* TASK GOAL: Strip out the pictures and transcribe the records that follow exactly.

Data entries
───
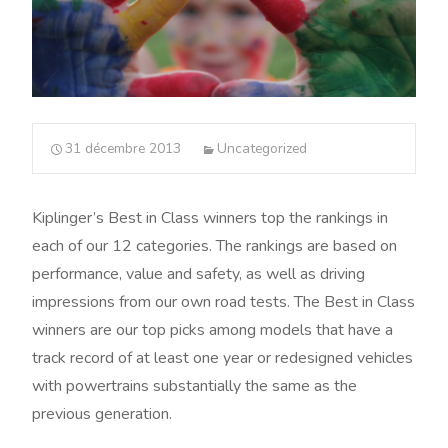
31 décembre 2013
Uncategorized
Kiplinger’s Best in Class winners top the rankings in
each of our 12 categories. The rankings are based on
performance, value and safety, as well as driving
impressions from our own road tests. The Best in Class
winners are our top picks among models that have a
track record of at least one year or redesigned vehicles
with powertrains substantially the same as the
previous generation.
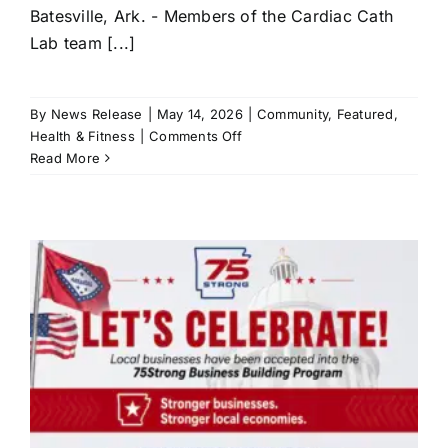
Batesville, Ark. - Members of the Cardiac Cath
Lab team [...]
By
News Release
|
May 14, 2026
|
Community
,
Featured
,
on
Health & Fitness
|
Comments Off
White
Read More
River
Health
Reaches
New
Milestone
in
Cardiovascular
Care
r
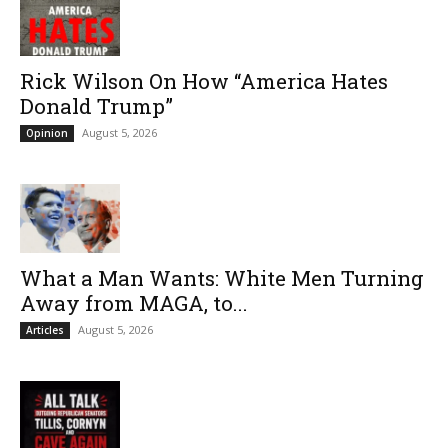
Rick Wilson On How “America Hates
Donald Trump”
August 5, 2026
Opinion
What a Man Wants: White Men Turning
Away from MAGA, to...
August 5, 2026
Articles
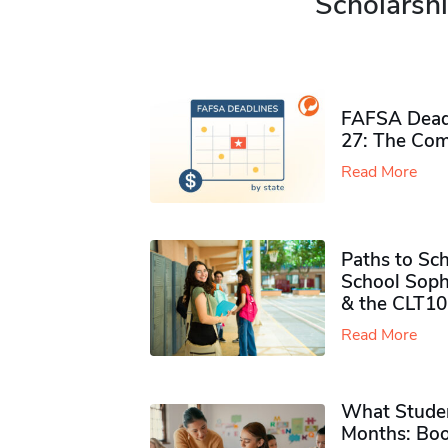
Scholarshi
FAFSA Deadl
27: The Com
Read More
Paths to Sch
School Soph
& the CLT10
Read More
What Studen
Months: Boo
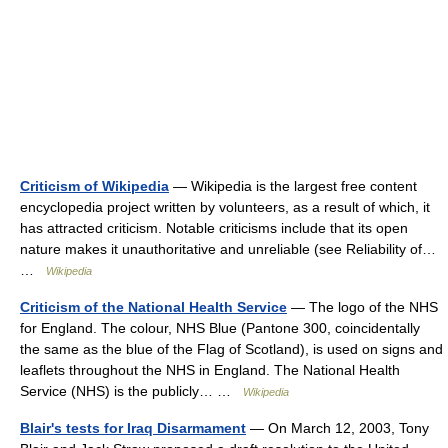
Criticism of Wikipedia
— Wikipedia is the largest free content
encyclopedia project written by volunteers, as a result of which, it
has attracted criticism. Notable criticisms include that its open
nature makes it unauthoritative and unreliable (see Reliability of…
…
Wikipedia
Criticism of the National Health Service
— The logo of the NHS
for England. The colour, NHS Blue (Pantone 300, coincidentally
the same as the blue of the Flag of Scotland), is used on signs and
leaflets throughout the NHS in England. The National Health
Service (NHS) is the publicly… …
Wikipedia
Blair's tests for Iraq Disarmament
— On March 12, 2003, Tony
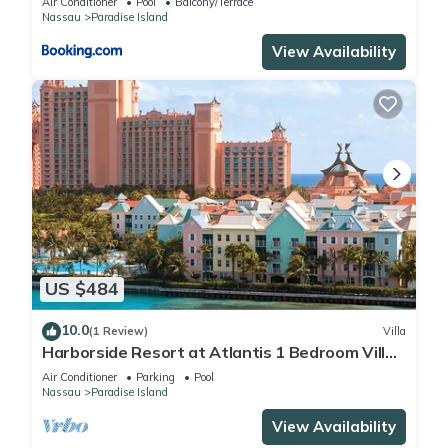
Air Conditioner
Pool
Balcony/Terrace
Nassau
Paradise Island
View Availability
US $484
10.0
(1 Review)
Villa
Harborside Resort at Atlantis 1 Bedroom Villa,
avail Feb 13-20, 2027, Sleeps 4
Air Conditioner
Parking
Pool
Nassau
Paradise Island
View Availability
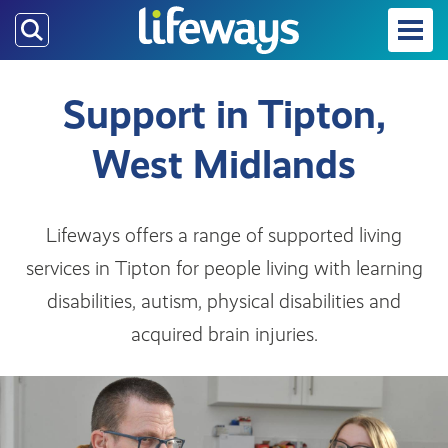
Skip
to
main
content
Support in Tipton,
West Midlands
Lifeways offers a range of supported living
services in Tipton for people living with learning
disabilities, autism, physical disabilities and
acquired brain injuries.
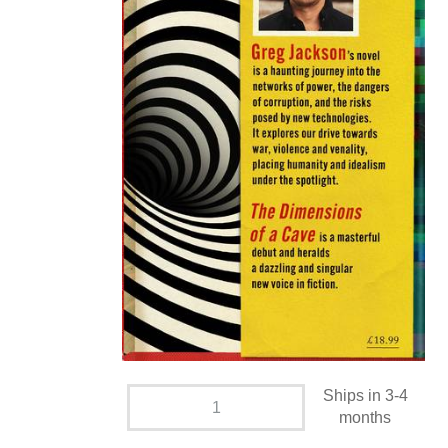
Ships in 3-4
months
───
* WRITTEN SOLUTION:
31 décembre 2013
Uncategorized
Kiplinger’s Best in Class winners top the rankings in
each of our 12 categories. The rankings are based on
performance, value and safety, as well as driving
impressions from our own road tests. The Best in Class
winners are our top picks among models that have a
track record of at least one year or redesigned vehicles
with powertrains substantially the same as the
previous generation.
Batesville, Ark. - Members of the Cardiac Cath
Lab team [...]
By
News Release
|
May 14, 2026
|
Community
,
Featured
,
on
Health & Fitness
|
Comments Off
White
Read More
River
Health
Reaches
New
Milestone
in
Cardiovascular
Care
r
Rick Wilson On How “America Hates
Donald Trump”
August 5, 2026
Opinion
What a Man Wants: White Men Turning
Away from MAGA, to...
August 5, 2026
Articles
Scholarshi
FAFSA Deadl
27: The Com
Read More
Paths to Sch
School Soph
& the CLT10
Read More
What Studen
Months: Boo
Criticism of Wikipedia
— Wikipedia is the largest free content
encyclopedia project written by volunteers, as a result of which, it
has attracted criticism. Notable criticisms include that its open
nature makes it unauthoritative and unreliable (see Reliability of…
…
Wikipedia
Criticism of the National Health Service
— The logo of the NHS
for England. The colour, NHS Blue (Pantone 300, coincidentally
the same as the blue of the Flag of Scotland), is used on signs and
leaflets throughout the NHS in England. The National Health
Service (NHS) is the publicly… …
Wikipedia
Blair's tests for Iraq Disarmament
— On March 12, 2003, Tony
Air Conditioner
Pool
Balcony/Terrace
Nassau
Paradise Island
View Availability
US $484
10.0
(1 Review)
Villa
Harborside Resort at Atlantis 1 Bedroom Villa,
avail Feb 13-20, 2027, Sleeps 4
Air Conditioner
Parking
Pool
Nassau
Paradise Island
View Availability
Skip
to
main
content
Support in Tipton,
West Midlands
Lifeways offers a range of supported living
services in Tipton for people living with learning
disabilities, autism, physical disabilities and
acquired brain injuries.
Ships in 3-4
months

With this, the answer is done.